Brief:
Would you transcribe each entry that follows word for word, minus the images?

Source data:

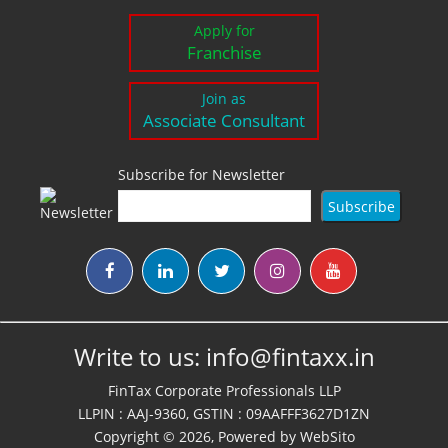
Apply for
Franchise
Join as
Associate Consultant
Subscribe for Newsletter
Write to us:
info@fintaxx.in
FinTax Corporate Professionals LLP
LLPIN : AAJ-9360, GSTIN : 09AAFFF3627D1ZN
Copyright © 2026, Powered by
WebSito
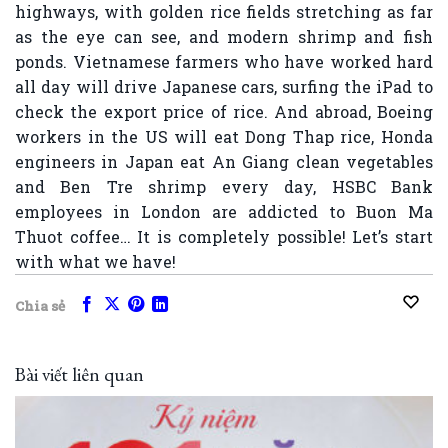
highways, with golden rice fields stretching as far
as the eye can see, and modern shrimp and fish
ponds. Vietnamese farmers who have worked hard
all day will drive Japanese cars, surfing the iPad to
check the export price of rice. And abroad, Boeing
workers in the US will eat Dong Thap rice, Honda
engineers in Japan eat An Giang clean vegetables
and Ben Tre shrimp every day, HSBC Bank
employees in London are addicted to Buon Ma
Thuot coffee… It is completely possible! Let’s start
with what we have!
Chia sẻ
Bài viết liên quan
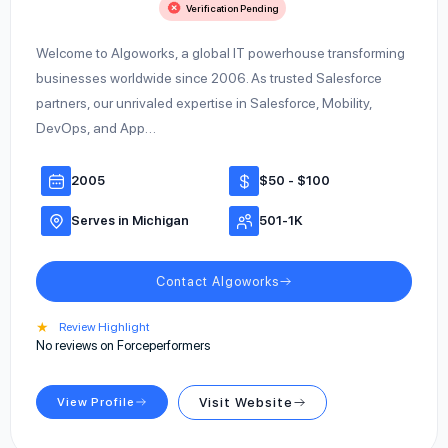
Verification Pending
Welcome to Algoworks, a global IT powerhouse transforming
businesses worldwide since 2006. As trusted Salesforce
partners, our unrivaled expertise in Salesforce, Mobility,
DevOps, and App…
2005
$50 - $100
Serves in Michigan
501-1K
Contact Algoworks
★
Review Highlight
No reviews on Forceperformers
View Profile
Visit Website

Exercise result:
Apply for
Franchise
Join as
Associate Consultant
Subscribe for Newsletter
Write to us:
info@fintaxx.in
FinTax Corporate Professionals LLP
LLPIN : AAJ-9360, GSTIN : 09AAFFF3627D1ZN
Copyright © 2026, Powered by
WebSito
highways, with golden rice fields stretching as far
as the eye can see, and modern shrimp and fish
ponds. Vietnamese farmers who have worked hard
all day will drive Japanese cars, surfing the iPad to
check the export price of rice. And abroad, Boeing
workers in the US will eat Dong Thap rice, Honda
engineers in Japan eat An Giang clean vegetables
and Ben Tre shrimp every day, HSBC Bank
employees in London are addicted to Buon Ma
Thuot coffee… It is completely possible! Let’s start
with what we have!
Chia sẻ
Bài viết liên quan
Verification Pending
Welcome to Algoworks, a global IT powerhouse transforming
businesses worldwide since 2006. As trusted Salesforce
partners, our unrivaled expertise in Salesforce, Mobility,
DevOps, and App…
2005
$50 - $100
Serves in Michigan
501-1K
Contact Algoworks
★
Review Highlight
No reviews on Forceperformers
View Profile
Visit Website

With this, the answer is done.